• [Directions]
A faithful copy of the entries, without any pictures, is what is needed here.

Source records:
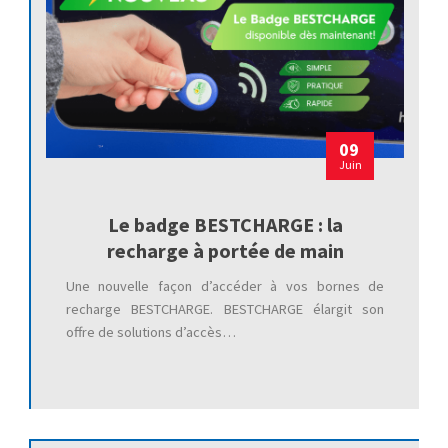
09
Juin
Le badge BESTCHARGE : la
recharge à portée de main
Une nouvelle façon d’accéder à vos bornes de
recharge BESTCHARGE. BESTCHARGE élargit son
offre de solutions d’accès…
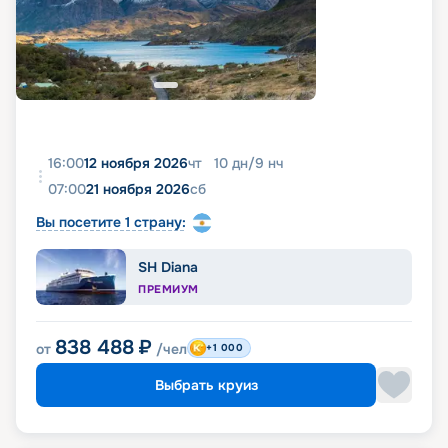
бассейн Infinity с подогревом;
панорамная сауна;
гидромассажные ванны на открытой палубе;
тренажёрный зал со всем необходимым
оборудованием.
16:00
12 ноября 2026
чт
10
дн
/
9
нч
07:00
21 ноября 2026
сб
Вы посетите 1 страну:
SH Diana
ПРЕМИУМ
838 488
₽
от
/чел
+1 000
Выбрать круиз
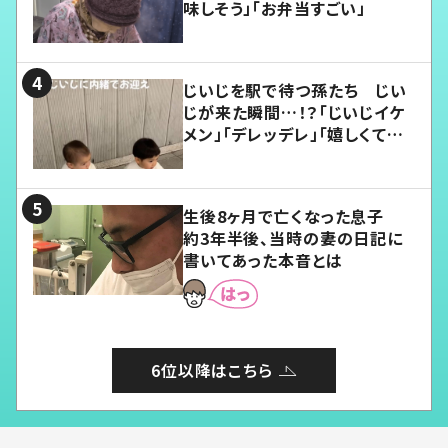
味しそう」「お弁当すごい」
じいじを駅で待つ孫たち じい
じが来た瞬間…！？「じいじイケ
メン」「デレッデレ」「嬉しくて可
愛くてたまらない」「幸せになれ
る」
生後8ヶ月で亡くなった息子
約3年半後、当時の妻の日記に
書いてあった本音とは
6位以降はこちら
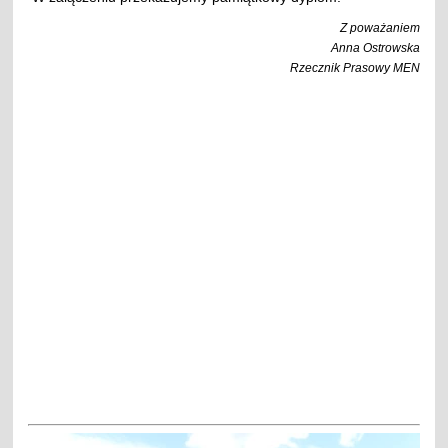
Z poważaniem
Anna Ostrowska
Rzecznik Prasowy MEN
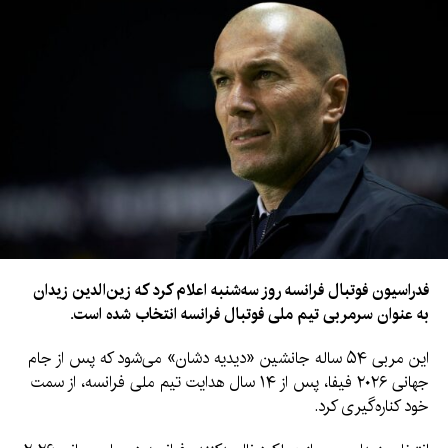
فدراسیون فوتبال فرانسه روز سه‌شنبه اعلام کرد که زین‌الدین زیدان
به عنوان سرمربی تیم ملی فوتبال فرانسه انتخاب شده است.
این مربی ۵۴ ساله جانشین «دیدیه دشان» می‌شود که پس از جام
جهانی ۲۰۲۶ فیفا، پس از ۱۴ سال هدایت تیم ملی فرانسه، از سمت
خود کناره‌گیری کرد.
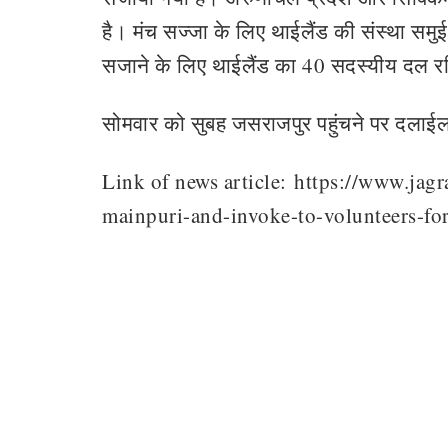
है। मंच सज्जा के लिए थाईलैंड की संस्था समुई बौ
सजाने के लिए थाईलैंड का 40 सदस्यीय दल रव
सोमवार को सुबह जसराजपुर पहुंचने पर दलाईल
Link of news article: https://www.jagr
mainpuri-and-invoke-to-volunteers-f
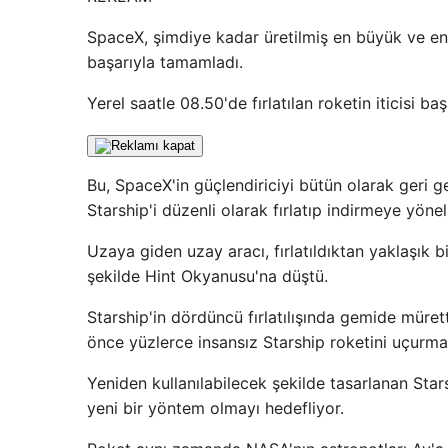
SpaceX, şimdiye kadar üretilmiş en büyük ve en 
başarıyla tamamladı.
Yerel saatle 08.50'de fırlatılan roketin iticisi ba
Bu, SpaceX'in güçlendiriciyi bütün olarak geri get
Starship'i düzenli olarak fırlatıp indirmeye yöne
Uzaya giden uzay aracı, fırlatıldıktan yaklaşık b
şekilde Hint Okyanusu'na düştü.
Starship'in dördüncü fırlatılışında gemide mür
önce yüzlerce insansız Starship roketini uçurmay
Yeniden kullanılabilecek şekilde tasarlanan Sta
yeni bir yöntem olmayı hedefliyor.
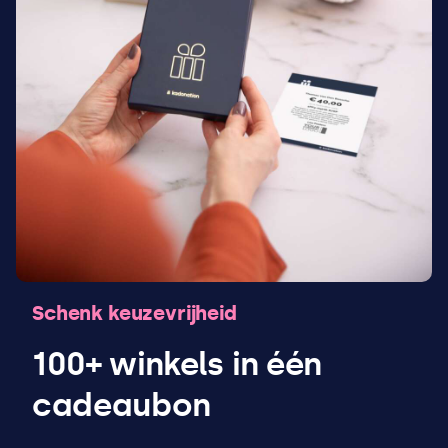
Schenk keuzevrijheid
100+ winkels in één
cadeaubon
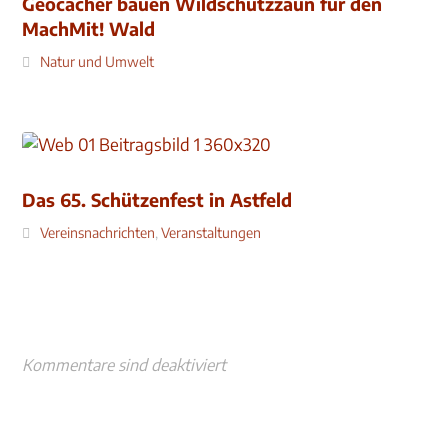
Geocacher bauen Wildschutzzaun für den
MachMit! Wald
Natur und Umwelt
Das 65. Schützenfest in Astfeld
Vereinsnachrichten
,
Veranstaltungen
Kommentare sind deaktiviert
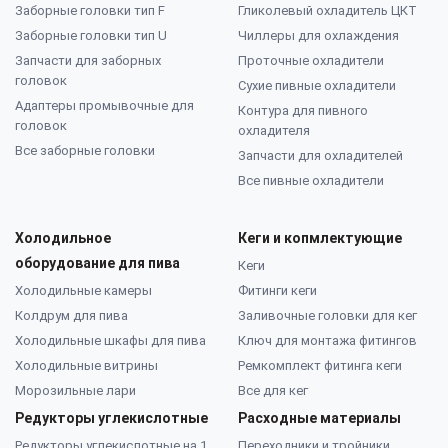
Заборные головки тип F
Гликолевый охладитель ЦКТ
Заборные головки тип U
Чиллеры для охлаждения
Запчасти для заборных
Проточные охладители
головок
Сухие пивные охладители
Адаптеры промывочные для
Контура для пивного
головок
охладителя
Все заборные головки
Запчасти для охладителей
Все пивные охладители
Холодильное
Кеги и копмлектующие
оборудование для пива
Кеги
Холодильные камеры
Фитинги кеги
Колдрум для пива
Заливочные головки для кег
Холодильные шкафы для пива
Ключ для монтажа фитингов
Холодильные витрины
Ремкомплект фитинга кеги
Морозильные лари
Все для кег
Редукторы углекислотные
Расходные материалы
Редукторы углекислотные на 1
Переходники и тройники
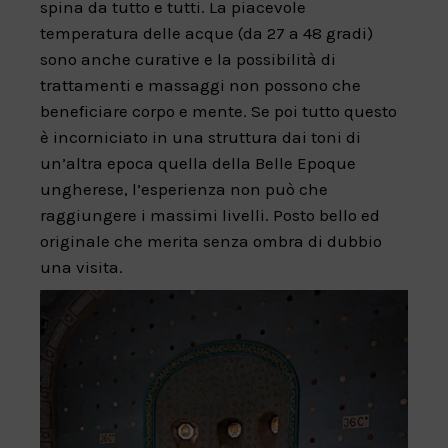
spina da tutto e tutti. La piacevole
temperatura delle acque (da 27 a 48 gradi)
sono anche curative e la possibilità di
trattamenti e massaggi non possono che
beneficiare corpo e mente. Se poi tutto questo
è incorniciato in una struttura dai toni di
un’altra epoca quella della Belle Epoque
ungherese, l’esperienza non può che
raggiungere i massimi livelli. Posto bello ed
originale che merita senza ombra di dubbio
una visita.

• [Answer below]
09
Juin
Le badge BESTCHARGE : la
recharge à portée de main
Une nouvelle façon d’accéder à vos bornes de
recharge BESTCHARGE. BESTCHARGE élargit son
offre de solutions d’accès…
бассейн Infinity с подогревом;
панорамная сауна;
гидромассажные ванны на открытой палубе;
тренажёрный зал со всем необходимым
оборудованием.
16:00
12 ноября 2026
чт
10
дн
/
9
нч
07:00
21 ноября 2026
сб
Вы посетите 1 страну:
SH Diana
ПРЕМИУМ
838 488
₽
от
/чел
+1 000
Выбрать круиз
味しそう」「お弁当すごい」
じいじを駅で待つ孫たち じい
じが来た瞬間…！？「じいじイケ
メン」「デレッデレ」「嬉しくて可
愛くてたまらない」「幸せになれ
る」
生後8ヶ月で亡くなった息子
約3年半後、当時の妻の日記に
書いてあった本音とは
6位以降はこちら
Z poważaniem
Anna Ostrowska
Rzecznik Prasowy MEN
فدراسیون فوتبال فرانسه روز سه‌شنبه اعلام کرد که زین‌الدین زیدان
به عنوان سرمربی تیم ملی فوتبال فرانسه انتخاب شده است.
این مربی ۵۴ ساله جانشین «دیدیه دشان» می‌شود که پس از جام
جهانی ۲۰۲۶ فیفا، پس از ۱۴ سال هدایت تیم ملی فرانسه، از سمت
خود کناره‌گیری کرد.
है। मंच सज्जा के लिए थाईलैंड की संस्था समुई बौ
सजाने के लिए थाईलैंड का 40 सदस्यीय दल रव
सोमवार को सुबह जसराजपुर पहुंचने पर दलाईल
Link of news article: https://www.jagr
mainpuri-and-invoke-to-volunteers-f
SpaceX, şimdiye kadar üretilmiş en büyük ve en 
başarıyla tamamladı.
Yerel saatle 08.50'de fırlatılan roketin iticisi ba
Bu, SpaceX'in güçlendiriciyi bütün olarak geri get
Starship'i düzenli olarak fırlatıp indirmeye yöne
Uzaya giden uzay aracı, fırlatıldıktan yaklaşık b
şekilde Hint Okyanusu'na düştü.
Starship'in dördüncü fırlatılışında gemide mür
önce yüzlerce insansız Starship roketini uçurmay
Yeniden kullanılabilecek şekilde tasarlanan Sta
yeni bir yöntem olmayı hedefliyor.
Schenk keuzevrijheid
100+ winkels in één
cadeaubon
Geocacher bauen Wildschutzzaun für den
MachMit! Wald
Natur und Umwelt
Das 65. Schützenfest in Astfeld
Vereinsnachrichten
,
Veranstaltungen
Kommentare sind deaktiviert
Заборные головки тип F
Гликолевый охладитель ЦКТ
Заборные головки тип U
Чиллеры для охлаждения
Запчасти для заборных
Проточные охладители
головок
Сухие пивные охладители
Адаптеры промывочные для
Контура для пивного
головок
охладителя
Все заборные головки
Запчасти для охладителей
Все пивные охладители
Холодильное
Кеги и копмлектующие
оборудование для пива
Кеги
Холодильные камеры
Фитинги кеги
Колдрум для пива
Заливочные головки для кег
Холодильные шкафы для пива
Ключ для монтажа фитингов
Холодильные витрины
Ремкомплект фитинга кеги
Морозильные лари
Все для кег
Редукторы углекислотные
Расходные материалы
Редукторы углекислотные на 1
Переходники и тройники
spina da tutto e tutti. La piacevole
temperatura delle acque (da 27 a 48 gradi)
sono anche curative e la possibilità di
trattamenti e massaggi non possono che
beneficiare corpo e mente. Se poi tutto questo
è incorniciato in una struttura dai toni di
un’altra epoca quella della Belle Epoque
ungherese, l’esperienza non può che
raggiungere i massimi livelli. Posto bello ed
originale che merita senza ombra di dubbio
una visita.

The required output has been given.